Written by Kris Millegan   
Sunday, 17 April 2011 21:11

Allegations regarding "Butch" Merritt, Watergate, Intelligence Agencies and "Crimson Rose," Vol. XX

By Kris Millegan

EndgamePart Seven

David Rockefeller came in, apparently to induce me to let the shah come to the United States.
Rockefeller, Kissinger, and Brzezinski seem to be adopting this as a joint project.
                                                                                                  –Jimmy Carter, White House Diary, April 9 1979



In the midst of Watergate, Richard Nixon sent career CIA official Richard Helms to Iran as the US Ambassador in January of 1973. Helms had gone to prep school with the Shah in Switzerland and the CIA had put the Shah in power in 1953. Helms served as Ambassador for three years.

The next, and our last accepted, Ambassador to Iran was William H. Sullivan, he had been the ambassador to Laos from 1964-1969, and had personally supervised the most intensive bombing of that country. During this same time opium trafficking in Laos was being supported by American “interests.” Infamous CIA agent Theodore Shackley was the CIA Chief of Station in Laos from 1966-68, and then moved on to Saigon where he served as Station Chief until 1972.
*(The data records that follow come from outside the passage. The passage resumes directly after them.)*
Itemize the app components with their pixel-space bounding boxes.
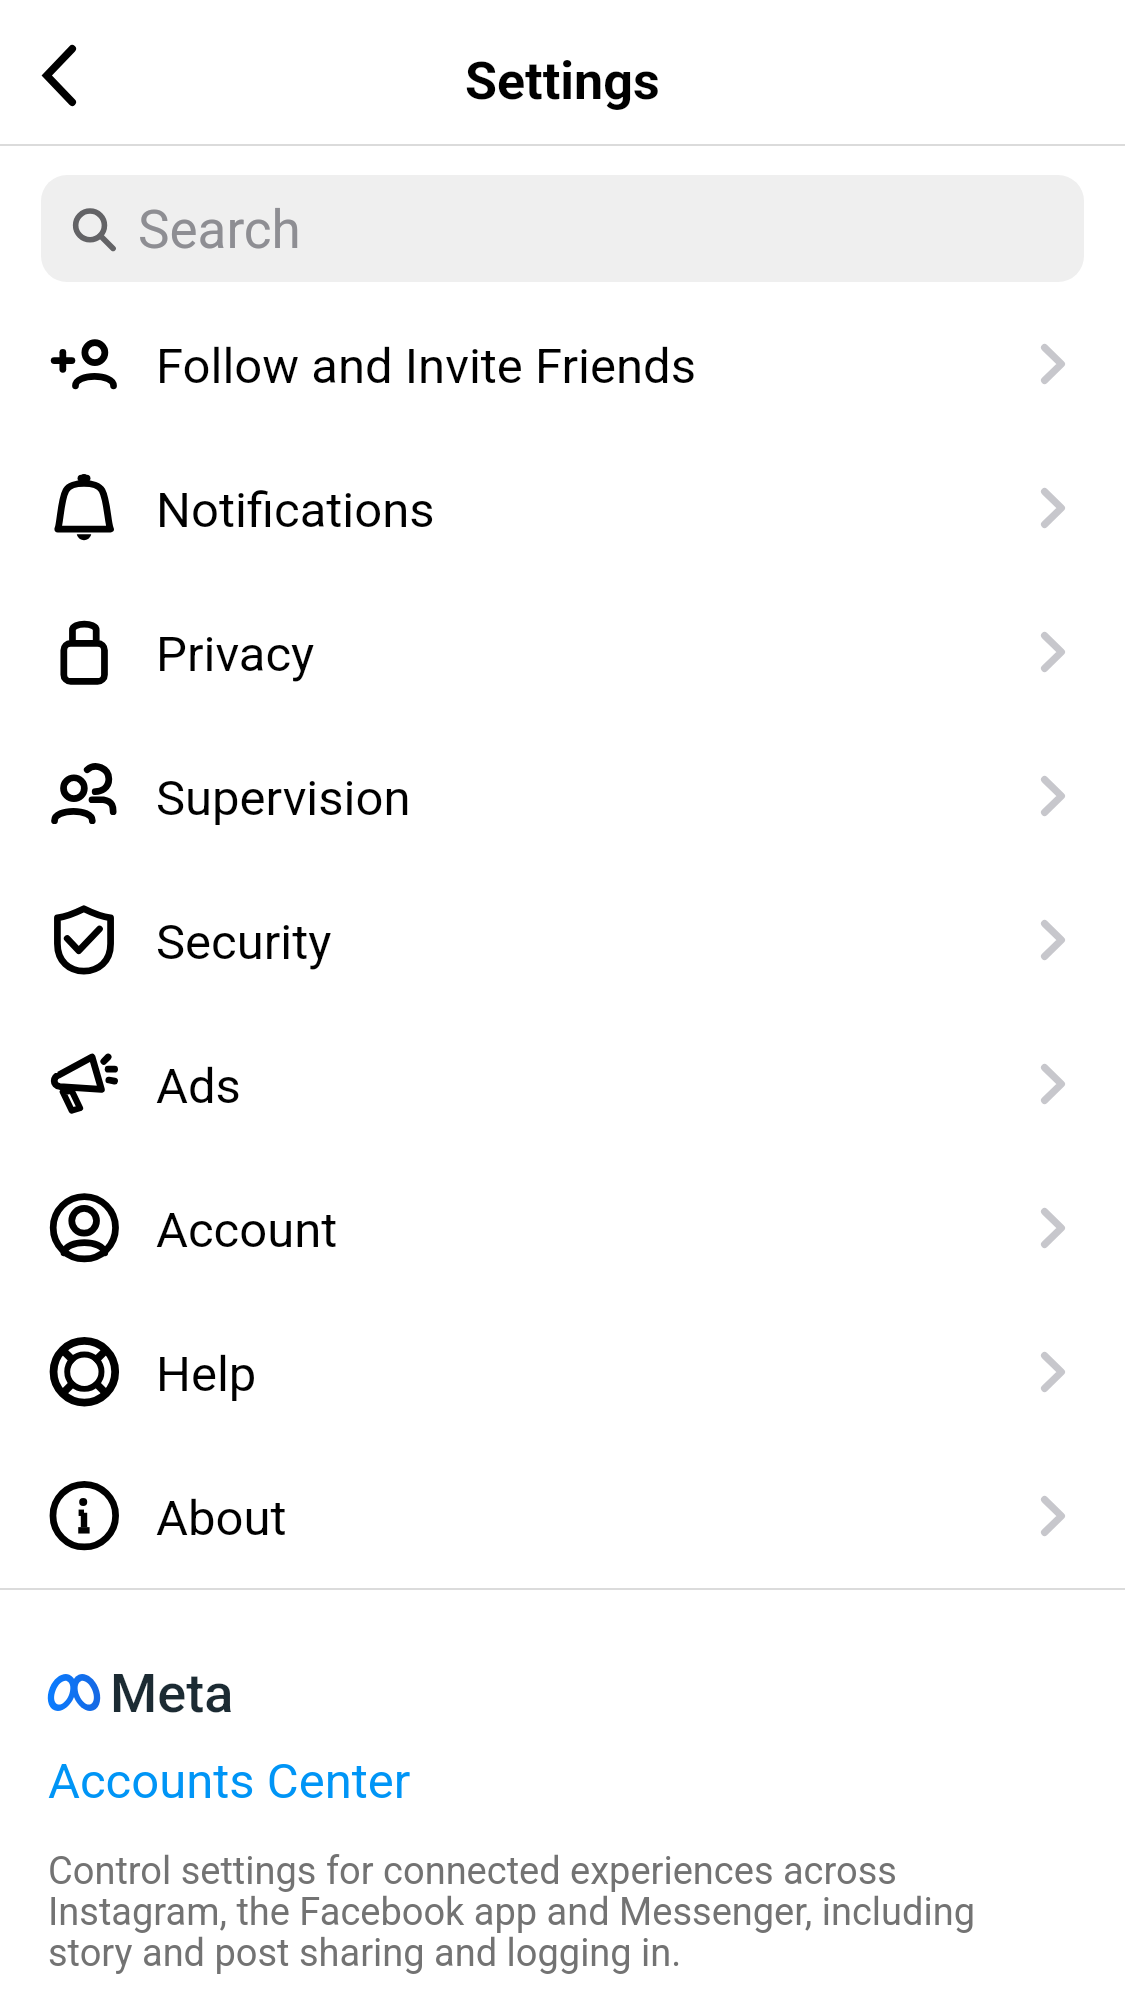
button[interactable]: Ads	[0, 1012, 1125, 1156]
button[interactable]: Accounts Center	[48, 1753, 411, 1810]
button[interactable]: Supervision	[0, 724, 1125, 868]
staticText: About	[156, 1490, 287, 1547]
staticText: Help	[156, 1346, 257, 1403]
button[interactable]: Privacy	[0, 580, 1125, 724]
staticText: Notifications	[156, 482, 435, 539]
staticText: Search	[138, 199, 301, 261]
staticText: Supervision	[156, 770, 411, 827]
button[interactable]: Search	[41, 175, 1084, 282]
staticText: Settings	[465, 51, 660, 112]
button[interactable]: Notifications	[0, 436, 1125, 580]
button[interactable]: About	[0, 1444, 1125, 1588]
staticText: Control settings for connected experienc…	[48, 1849, 1000, 1976]
button[interactable]: Account	[0, 1156, 1125, 1300]
staticText: Security	[156, 914, 332, 971]
staticText: Account	[156, 1202, 338, 1259]
button[interactable]: Security	[0, 868, 1125, 1012]
button[interactable]: Help	[0, 1300, 1125, 1444]
staticText: Follow and Invite Friends	[156, 338, 696, 395]
staticText: Privacy	[156, 626, 315, 683]
staticText: Meta	[110, 1662, 234, 1725]
button[interactable]: Back	[0, 16, 118, 134]
button[interactable]: Follow and Invite Friends	[0, 292, 1125, 436]
staticText: Ads	[156, 1058, 241, 1115]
Ted Shackley had an interesting career, from Wiki:

Miami and the Cuban crisis

Shackley was station chief in Miami, Florida during the period of (1962 - 1965). While heading the CIA office (known as "JMWAVE") shortly after the Bay of Pigs Invasion, Shackley dealt with operations in Cuba (alongside Edward Lansdale). JMWAVE employed more than 200 CIA officers, who handled approximately 2,000 Cuban agents. These included the famous "Operation Mongoose" (aka "The Cuban Project"). The aim of this was to "help Cuba overthrow the Communist regime" (of Fidel Castro Ruz). During this period as Miami Station Chief, Shackley was in charge of around 400 agents and general operatives (as well as a huge flotilla of boats), and his tenure here encompassed the "Cuban Missile Crisis" of October 1962. {emphasis added]
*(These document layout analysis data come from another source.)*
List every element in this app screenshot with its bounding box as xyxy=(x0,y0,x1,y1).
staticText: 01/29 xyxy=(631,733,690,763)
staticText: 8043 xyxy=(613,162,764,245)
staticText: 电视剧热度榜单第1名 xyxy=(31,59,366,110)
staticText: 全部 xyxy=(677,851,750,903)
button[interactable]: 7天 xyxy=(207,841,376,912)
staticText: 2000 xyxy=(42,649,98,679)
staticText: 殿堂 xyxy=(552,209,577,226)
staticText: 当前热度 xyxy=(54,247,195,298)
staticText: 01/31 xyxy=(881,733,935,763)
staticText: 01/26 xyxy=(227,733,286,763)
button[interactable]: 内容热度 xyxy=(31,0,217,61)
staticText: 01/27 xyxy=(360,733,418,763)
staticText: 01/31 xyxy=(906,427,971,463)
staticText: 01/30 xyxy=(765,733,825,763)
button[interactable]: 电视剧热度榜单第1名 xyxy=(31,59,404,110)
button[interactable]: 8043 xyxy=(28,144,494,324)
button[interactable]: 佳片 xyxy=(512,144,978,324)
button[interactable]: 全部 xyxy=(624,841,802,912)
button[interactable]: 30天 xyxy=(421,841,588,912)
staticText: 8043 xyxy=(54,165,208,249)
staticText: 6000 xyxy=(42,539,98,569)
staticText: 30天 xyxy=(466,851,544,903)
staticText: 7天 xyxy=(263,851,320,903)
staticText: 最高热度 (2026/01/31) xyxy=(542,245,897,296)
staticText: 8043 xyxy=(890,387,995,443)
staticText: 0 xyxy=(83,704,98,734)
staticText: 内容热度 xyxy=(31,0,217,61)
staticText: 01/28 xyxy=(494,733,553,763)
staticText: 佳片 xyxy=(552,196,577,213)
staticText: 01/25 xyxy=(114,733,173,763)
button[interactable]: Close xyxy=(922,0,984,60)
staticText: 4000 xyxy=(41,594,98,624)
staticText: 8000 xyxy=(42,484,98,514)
Vietnam, Laos and the "Phoenix Program"

In 1966, Shackley moved on to the Vietnam War, becoming the CIA station chief in Laos between 1966-1968, where he directed the CIA's secret war of pitting the Hmong villagers against Vietcong who used the Ho Chi Minh Trail. He also helped coordinate local army efforts against the Pathet Lao and North Vietnamese Army in the northern regions of Laos.

He then moved on to become station chief for Vietnam (in what was then Saigon) in 1968. Despite popular opinion Shackley did not in fact run the Phoenix Program. Phoenix was alleged to be an assassination campaign aimed at members of the Viet Cong infrastructure. Allegations that thousands of civilians were killed is not supported by historical evidence. After the US Bureau of Narcotics' "Operation Eagle" busted a drug-running scheme in 1970, several of the Cuban-Americans involved in the Bay of Pigs Invasion came to work for Shackley and Donald Gregg in Vietnam, including Felix Rodriguez. The Phoenix Program was eventually handed over to the U.S. and South Vietnamese armies. Shackley served in Vietnam through February 1972 when he returned to Langley, Virginia. [emphasis added]
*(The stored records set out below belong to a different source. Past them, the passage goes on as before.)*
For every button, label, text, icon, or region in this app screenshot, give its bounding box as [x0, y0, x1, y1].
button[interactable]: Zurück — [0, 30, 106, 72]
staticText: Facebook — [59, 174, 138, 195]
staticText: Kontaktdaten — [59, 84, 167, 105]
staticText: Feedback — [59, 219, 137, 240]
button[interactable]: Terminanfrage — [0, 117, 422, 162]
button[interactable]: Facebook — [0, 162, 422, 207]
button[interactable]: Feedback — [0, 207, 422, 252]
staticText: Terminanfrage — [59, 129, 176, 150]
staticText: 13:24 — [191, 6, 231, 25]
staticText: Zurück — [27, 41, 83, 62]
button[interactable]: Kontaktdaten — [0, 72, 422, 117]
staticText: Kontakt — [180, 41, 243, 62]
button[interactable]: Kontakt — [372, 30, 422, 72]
Western Hemisphere Division and Chile

From 1972, Shackley ran the CIA's "Western Hemisphere Division".When Shackley took over the Western Hemisphere division in 1972, one mission for him was "regime change" in Chile.

One of Shackley's jobs whilst in charge of the CIA's Western Hemisphere Division was to discredit ex-CIA officer believed to have become under control of the KGB, Philip Agee who was writing an "expose" on the CIA entitled Inside The Company. After Shackley's best efforts to discredit Agee, the parts of the book that would have caused most damage to the reputation of the CIA were not included.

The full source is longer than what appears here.